07 abril, 2008

Quarta-feira de cinzas

A chuva que caía fina nos trilhos do bonde lavava as ladeiras e os corpos. Olhares prazerosamente cansados faziam belas as moças que ali passavam. Centenas de chicletes pisoteados pintavam o chão de bolinhas. Mochilas se acostumavam nas costas no caminho de volta pra casa. Não se falava alto, eram apenas sussurros o que se ouvia naquela tarde cinzenta.
Findava-se outro carnaval. As fantasias molhadas agora já não tinham a leveza dos sonhos. Cada qual continuando sua vidinha e um ou outro ainda assobiava. O samba dava lugar ao silêncio, como se pedíssemos todos um intervalo entre o riso e o choro. Já não era mais festa, já não podíamos tudo. E mesmo assim um coração inquieto permanecia no compasso acelerado da folia.
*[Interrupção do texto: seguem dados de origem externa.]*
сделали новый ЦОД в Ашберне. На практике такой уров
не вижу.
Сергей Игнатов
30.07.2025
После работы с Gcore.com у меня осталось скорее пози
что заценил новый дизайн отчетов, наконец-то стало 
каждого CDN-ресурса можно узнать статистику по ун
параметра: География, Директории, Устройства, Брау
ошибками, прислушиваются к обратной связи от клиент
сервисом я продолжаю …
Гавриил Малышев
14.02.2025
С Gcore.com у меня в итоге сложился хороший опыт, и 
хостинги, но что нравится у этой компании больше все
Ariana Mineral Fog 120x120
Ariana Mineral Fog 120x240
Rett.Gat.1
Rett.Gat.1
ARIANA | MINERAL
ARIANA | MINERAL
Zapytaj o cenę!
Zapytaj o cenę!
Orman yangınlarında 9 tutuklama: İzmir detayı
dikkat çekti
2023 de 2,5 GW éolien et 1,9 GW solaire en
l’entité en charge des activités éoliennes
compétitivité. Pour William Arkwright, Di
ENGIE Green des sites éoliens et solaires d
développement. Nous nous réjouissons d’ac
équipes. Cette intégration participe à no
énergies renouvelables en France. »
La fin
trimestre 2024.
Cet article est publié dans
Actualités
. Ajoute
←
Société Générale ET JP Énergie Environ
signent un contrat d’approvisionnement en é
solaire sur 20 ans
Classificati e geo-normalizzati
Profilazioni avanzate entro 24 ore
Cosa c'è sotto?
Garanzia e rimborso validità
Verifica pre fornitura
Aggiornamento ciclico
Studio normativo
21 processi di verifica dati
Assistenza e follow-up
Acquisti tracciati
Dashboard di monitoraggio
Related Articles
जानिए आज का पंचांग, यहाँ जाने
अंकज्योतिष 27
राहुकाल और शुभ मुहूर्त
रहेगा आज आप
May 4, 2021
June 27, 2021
Era um coração sofrido, desgastado, cascudo. Daqueles que não sentem mais arrepios, que não se desmancham por qualquer bobagem. Um coração distante e frio, numa mulher calejada e sôfrega. Descompromissadamente, este coração de repente parou. Disse que não ia mais ficar ali, batendo em vão, ecoando rompimentos, desaprovando felicidades. Disse isso e parou. Parou no meio da batucada da noite de carnaval. Ficou tão quieto que ninguém podia percebê-lo no meio daquela euforia. E foi parado que ele entendeu a melodia.
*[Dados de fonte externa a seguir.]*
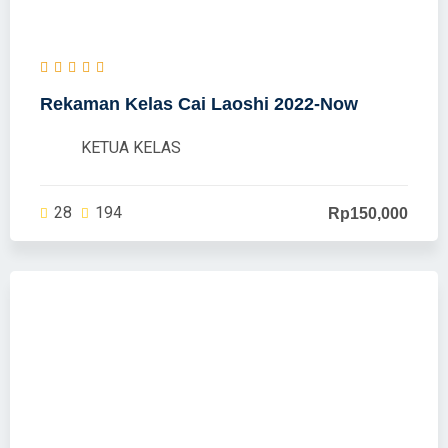
Rekaman Kelas Cai Laoshi 2022-Now
KETUA KELAS
28
194
Rp150,000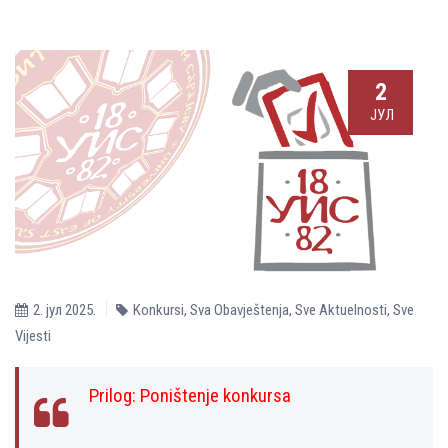
2
ЈУЛ
2. јул 2025.
Konkursi
,
Sva Obavještenja
,
Sve Aktuelnosti
,
Sve
Vijesti
Prilog:
Poništenje konkursa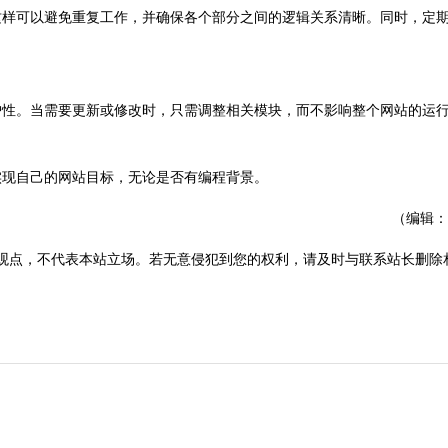
样可以避免重复工作，并确保各个部分之间的逻辑关系清晰。同时，定
性。当需要更新或修改时，只需调整相关模块，而不影响整个网站的运
现自己的网站目标，无论是否有编程背景。
（编辑：
观点，不代表本站立场。若无意侵犯到您的权利，请及时与联系站长删除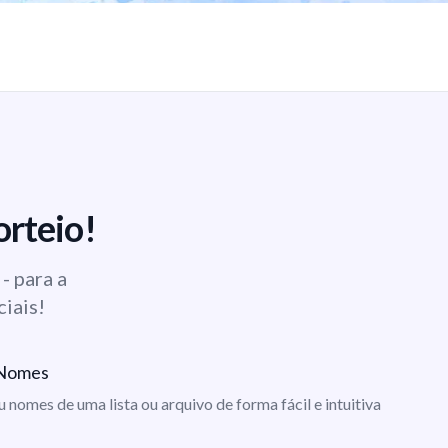
orteio!
- para a
ciais!
e Nomes
ou nomes de uma lista ou arquivo de forma fácil e intuitiva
Na quietude intolerante do verbo amar, olhou ao redor e, como se fosse mágica, percebeu um abraço e um reencontro. Mesmo sem querer, já não era estático. Pulsava generoso naquele peito ressabiado. Tudo se esquentava novamente. Era como se o sol saísse à noite. Era de beleza singular como o romper das ondas. Purpurinava alegrias, exorcizava contradições, remexia passado.
E a moça daquele coração já não era pálida. De novo, sentia. Foi então que a vi, naquela manhã de cinzas, a chuva molhando seu vestido e ela sorrindo. De pernas bambas, lembrava da poesia de ontem e sentia arrepios. Quase caía de torpor. Era um dia de sins, era um dia de mais.